A family in grief can greatly help one another by preparing in advance for special days.  Maintaining family traditions is very important, but it is not always possible.  Adding some self-created rituals or new traditions that include your loss can deepen the meaning for each holiday. 

New traditions can expand the meaning and depth of special days even more for each member of the family when they are included in the process.  When planning, include time for each family member to share any feelings they may have about the upcoming holiday.  Encourage children to come up with ideas and suggestions of things they would like to do to help keep the memory of a loved one alive at family gatherings. 

Paul Alexander, a Bereavement Counsellor reveals in the video "Ray of Hope" some suggestions to help those who are facing the holidays with a loss.

1. Set boundaries on your expectations: Grieving takes a lot of energy, set limits on what you can and cannot do during the holidays. It’s okay to say that you may want to hold Christmas at a different place.

2. Have a meeting or discussion with family and friends before the holidays. Share your needs and wants.

3. Observe the day in a way that has meaning for you. Let the day be an opportunity to nurture yourself, provide comfort and care for yourself. Let it be a day of healing. This will help you cope with the roller coaster of emotions that the holidays can bring.

4. Honour your emotional life.
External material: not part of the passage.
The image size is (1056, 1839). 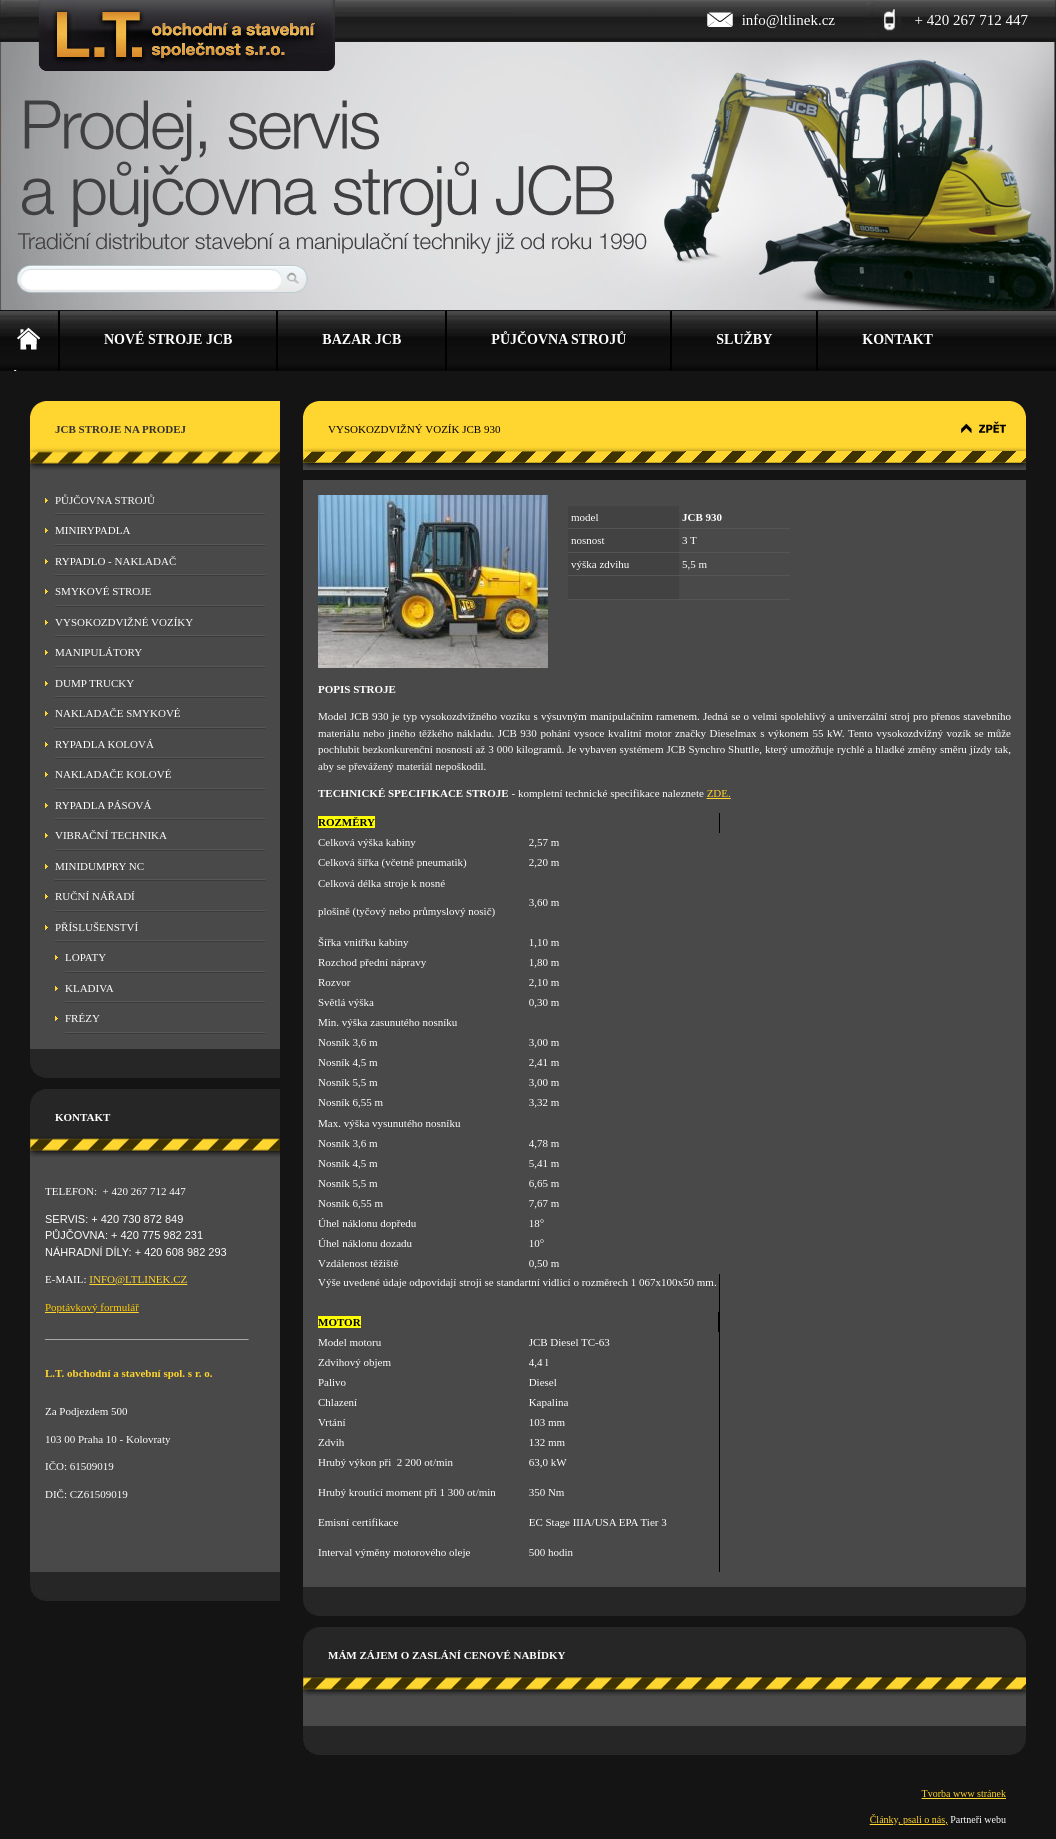 I want to click on Minirypadla, so click(x=92, y=530).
Be honest with your feelings, tell others how you feel.

5. Be flexible. The best made plans can be broken. Be friendly to yourself.
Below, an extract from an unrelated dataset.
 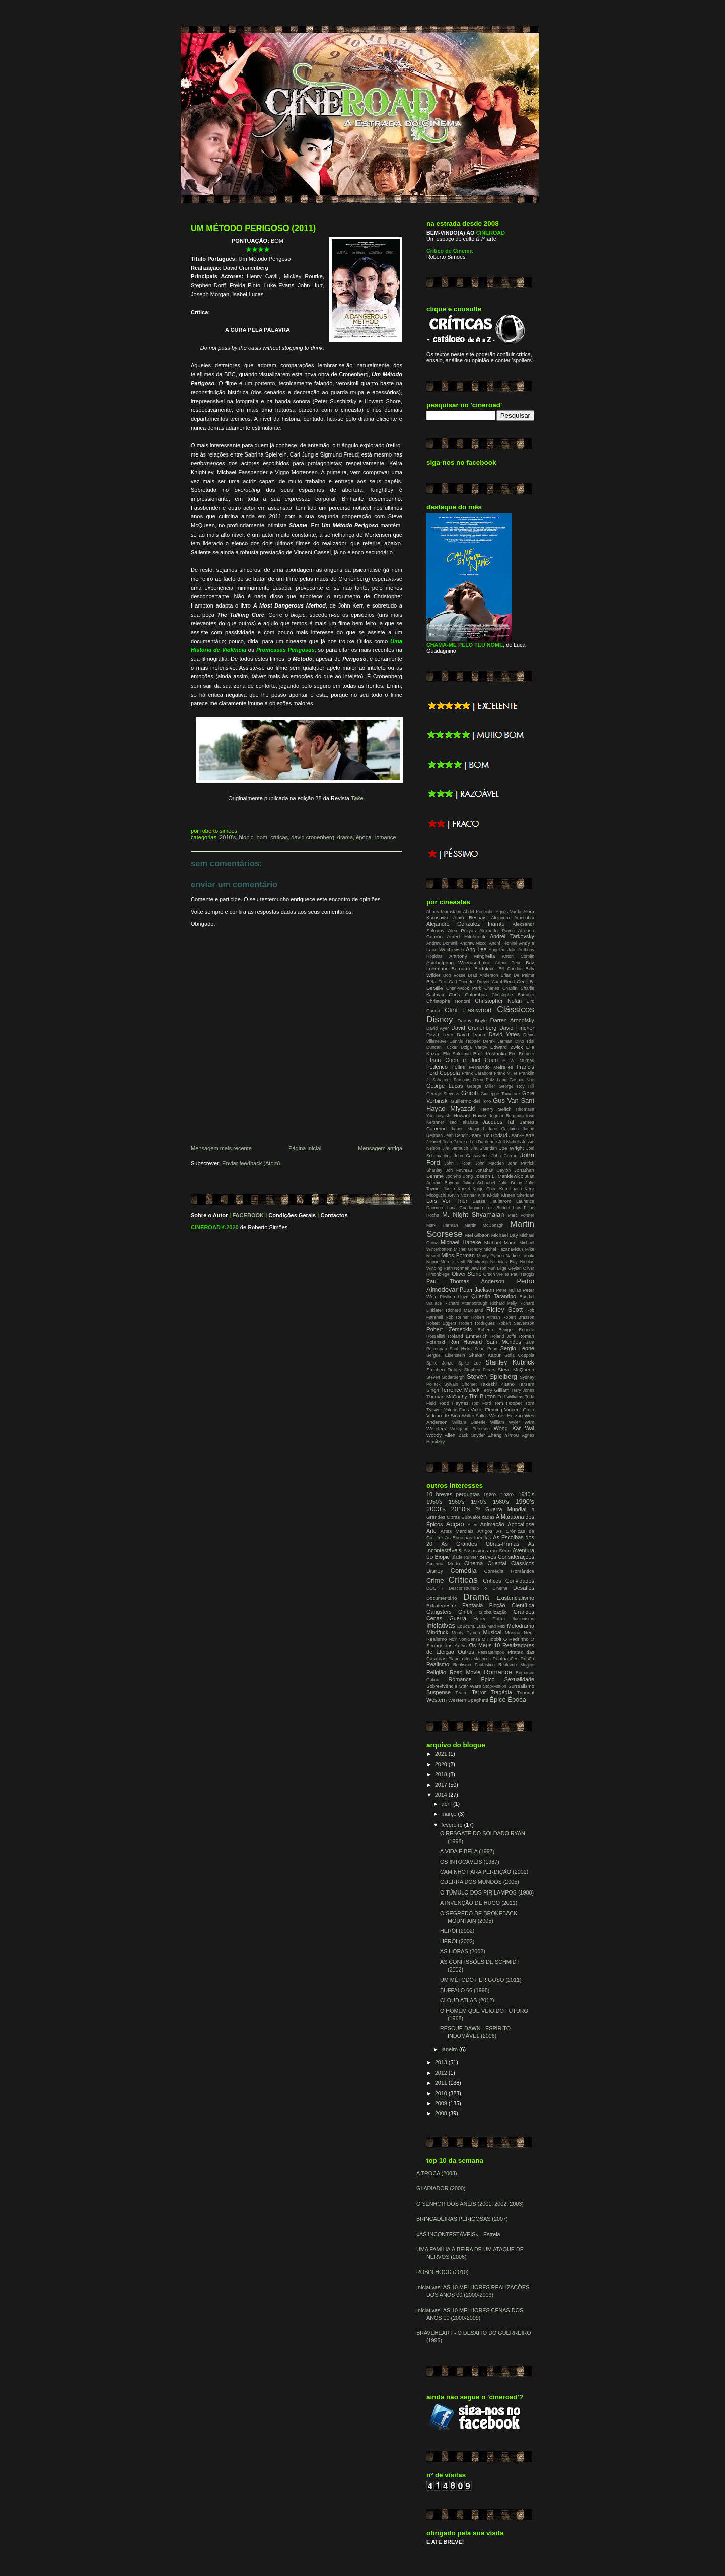 What do you see at coordinates (481, 1403) in the screenshot?
I see `Tom Ford` at bounding box center [481, 1403].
6. Recreate or change traditions, start something new. Everyone grieves differently and you may want to break from past activities or start something new. It may be too painful to remember or participate in some past family traditions.

7. Bring the special touches of your loved one to the holidays. Some suggestions are: hang a stocking for the deceased, place his/her favourite ornament on the tree, or place a past Christmas card or picture out to display. Do something that is meaningful for you.

8. Buy a gift for yourself, or buy a gift in memory of your deceased loved one. Simple gifts can be significant. Remember how your loved one contributed to your life; one suggestion is a gift of a photo album of the deceased to give to a family member or close friend.

9. Have a plan for the holidays. You don’t have to follow through with your plans; however have something in place where you can be with supportive people or if you choose to be alone on the holidays, have available phone numbers of people you can call if you feel the need. Be kind to yourself.

10. Connect to the spiritual. During the holidays; read a book about hope, go to a place that lifts you out of yourself, pray or meditate, light a candle, do something that is significant for you.

Anticipation of the holidays is usually worse than the actual day, but try to do what helps you the most. There is no perfect way to spend the holidays. Hold on to your hope. Listen to the small still voice inside you and do what you have to do.